You assignment can be 1250-1500 words, or about a 6-8 minute read. Please publish it to your course site with a visible tab.
Due date: 28 Oct.
chatGPT4 Prompt with Mar 14 version:
What kinds of computation can be used to explore textual corpora? What is exploratory data analysis (EDA) and how can it help us understand texts better?
Response from chatGPT:
There are several computational techniques that can be used to explore textual corpora, including:
Text Preprocessing: This involves cleaning and transforming raw text data into a more usable format. Text preprocessing techniques include tokenization, stopword removal, stemming, and lemmatization.
Text Mining: This refers to the process of extracting useful information and patterns from textual data. Techniques used in text mining include topic modeling, sentiment analysis, and named entity recognition.
Natural Language Processing (NLP): This involves using algorithms and statistical models to analyze and understand human language. NLP techniques include part-of-speech tagging, dependency parsing, and machine translation.
Exploratory data analysis (EDA) is a statistical approach used to analyze and summarize datasets.
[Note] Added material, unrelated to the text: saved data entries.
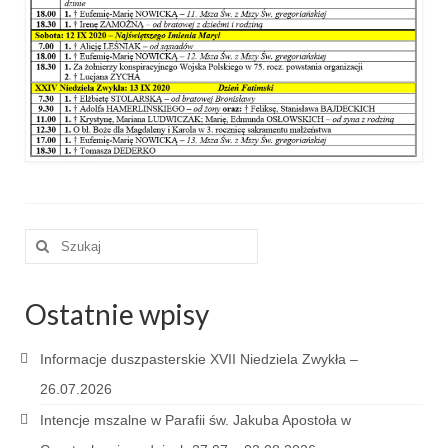
e-Katolik
Nabożeństwa
Nabożeństwa różne
Pogrzeb katolicki
Sakramenty
Sakrament chrztu
Szuklaj
w:
Sakrament eucharystii
Sakrament bierzmowania
Ostatnie wpisy
Sakrament pojednania
Informacje duszpasterskie XVII Niedziela Zwykła –
Sakrament małżeństwa
26.07.2026
Intencje mszalne w Parafii św. Jakuba Apostoła w
Sakrament kapłaństwa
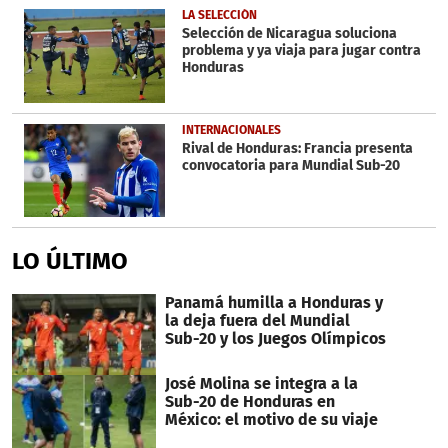
LA SELECCIÓN
Selección de Nicaragua soluciona
problema y ya viaja para jugar contra
Honduras
INTERNACIONALES
Rival de Honduras: Francia presenta
convocatoria para Mundial Sub-20
LO ÚLTIMO
Panamá humilla a Honduras y
la deja fuera del Mundial
Sub-20 y los Juegos Olímpicos
José Molina se integra a la
Sub-20 de Honduras en
México: el motivo de su viaje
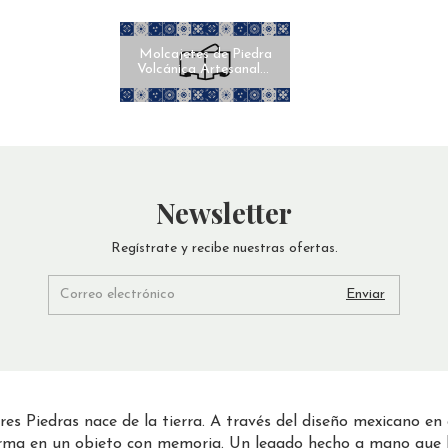
Molcajetes de Piedra
Volcánica Artesanales
con Talavera
Newsletter
Regístrate y recibe nuestras ofertas.
es Piedras nace de la tierra. A través del diseño mexicano en 
orma en un objeto con memoria. Un legado hecho a mano que 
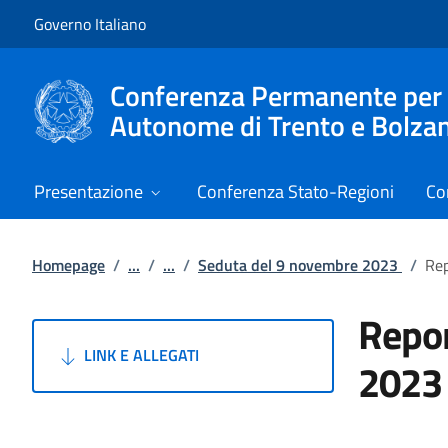
Vai al contenuto
Vai alla navigazione del sito
Governo Italiano
Conferenza Permanente per i r
Autonome di Trento e Bolza
Presentazione
Conferenza Stato-Regioni
Co
Homepage
/
...
/
...
/
Seduta del 9 novembre 2023
/
Rep
Repor
LINK E ALLEGATI
2023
In the context of textual corpora, EDA can help us understand the characteristics of the data, identify patterns and trends, and generate hypotheses for further analysis. Some common techniques used in EDA of textual data include:
Word frequency analysis: This involves identifying the most frequently occurring words in a corpus, which can provide insight into the main topics and themes.
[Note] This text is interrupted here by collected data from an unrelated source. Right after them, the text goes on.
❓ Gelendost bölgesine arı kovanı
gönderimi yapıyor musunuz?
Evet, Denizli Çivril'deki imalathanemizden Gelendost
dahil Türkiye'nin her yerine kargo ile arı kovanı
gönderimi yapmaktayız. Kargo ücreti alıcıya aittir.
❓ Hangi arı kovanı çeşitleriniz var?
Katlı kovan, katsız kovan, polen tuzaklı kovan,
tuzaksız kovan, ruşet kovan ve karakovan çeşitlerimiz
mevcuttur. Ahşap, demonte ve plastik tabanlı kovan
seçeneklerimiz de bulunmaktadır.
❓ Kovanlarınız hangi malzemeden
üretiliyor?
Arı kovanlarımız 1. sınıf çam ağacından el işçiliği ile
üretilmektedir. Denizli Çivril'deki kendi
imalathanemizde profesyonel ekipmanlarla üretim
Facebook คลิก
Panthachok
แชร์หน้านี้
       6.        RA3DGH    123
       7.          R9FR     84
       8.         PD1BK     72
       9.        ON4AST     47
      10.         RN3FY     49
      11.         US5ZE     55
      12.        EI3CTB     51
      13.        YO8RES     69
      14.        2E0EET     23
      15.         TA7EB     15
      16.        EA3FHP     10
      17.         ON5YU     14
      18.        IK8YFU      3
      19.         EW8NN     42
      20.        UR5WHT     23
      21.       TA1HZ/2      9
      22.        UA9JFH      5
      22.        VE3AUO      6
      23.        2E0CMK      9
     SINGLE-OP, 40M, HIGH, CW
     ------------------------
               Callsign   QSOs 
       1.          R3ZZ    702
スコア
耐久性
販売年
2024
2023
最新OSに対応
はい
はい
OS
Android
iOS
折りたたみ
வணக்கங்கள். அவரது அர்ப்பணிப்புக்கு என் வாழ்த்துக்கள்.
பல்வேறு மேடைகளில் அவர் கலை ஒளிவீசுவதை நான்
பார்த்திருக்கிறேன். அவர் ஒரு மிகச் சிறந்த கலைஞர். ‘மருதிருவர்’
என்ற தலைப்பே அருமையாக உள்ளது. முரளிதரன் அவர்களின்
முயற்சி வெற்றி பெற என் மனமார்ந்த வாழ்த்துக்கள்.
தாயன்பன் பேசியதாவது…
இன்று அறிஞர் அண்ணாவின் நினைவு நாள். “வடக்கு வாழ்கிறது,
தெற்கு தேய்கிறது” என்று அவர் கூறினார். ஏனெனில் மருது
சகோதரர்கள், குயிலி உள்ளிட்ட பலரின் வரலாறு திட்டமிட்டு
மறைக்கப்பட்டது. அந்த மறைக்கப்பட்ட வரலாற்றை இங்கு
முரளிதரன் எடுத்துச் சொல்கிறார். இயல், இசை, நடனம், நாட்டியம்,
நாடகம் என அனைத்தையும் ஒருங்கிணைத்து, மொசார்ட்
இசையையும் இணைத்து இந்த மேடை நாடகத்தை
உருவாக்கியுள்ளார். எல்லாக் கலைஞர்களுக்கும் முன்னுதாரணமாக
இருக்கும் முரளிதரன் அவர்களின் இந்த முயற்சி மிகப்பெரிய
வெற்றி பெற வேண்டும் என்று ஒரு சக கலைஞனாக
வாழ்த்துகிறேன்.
Word clouds: A visual representation of word frequency in which the size of each word corresponds to its frequency.
Topic modeling: This technique involves identifying the underlying topics and themes in a corpus using statistical methods.
Sentiment analysis: This involves analyzing the sentiment or emotion expressed in a text, which can provide insight into the attitudes and opinions of the author.
Overall, exploratory data analysis can help us better understand textual data by providing a comprehensive overview of its characteristics and identifying patterns and trends that may be of interest for further analysis.
chatGPT 4 Prompt with Mar 14 version:
What is Handwritten Text Recognition (HTR)? Why would you use it? How do they make it easy for a researcher to explore a collection? Is HTR available for all world languages? What might the challenges for non-Western handwritten archives?
Handwritten Text Recognition (HTR) is a technology that allows machines to recognize and convert handwritten text into machine-readable digital text. It involves the use of algorithms and machine learning techniques to analyze handwritten documents and convert them into searchable digital text.
HTR is used in various fields, including digitization of historical documents, automated transcription of handwritten notes, and automated data entry from forms. It is also useful for researchers who work with handwritten archives, as it enables them to easily search and analyze handwritten documents.
To make it easy for researchers to explore a collection, HTR can be integrated with digital archives, providing users with the ability to search and browse through digitized collections. This integration enables users to easily locate specific handwritten documents and extract relevant information from them.
HTR technology is available for many languages, including English, French, Spanish, German, and Chinese. However, some languages, especially those with complex scripts or cursive handwriting, may present challenges for HTR systems. In some cases, it may be necessary to develop specialized HTR models for specific languages or handwriting styles.
One of the main challenges for non-Western handwritten archives is the lack of training data. HTR models require large amounts of data to accurately recognize handwriting, and this data may not be readily available for non-Western languages or scripts. Additionally, non-Western scripts may have unique characteristics that make them more difficult to recognize using HTR technology. This can make it challenging to develop accurate HTR models for non-Western archives.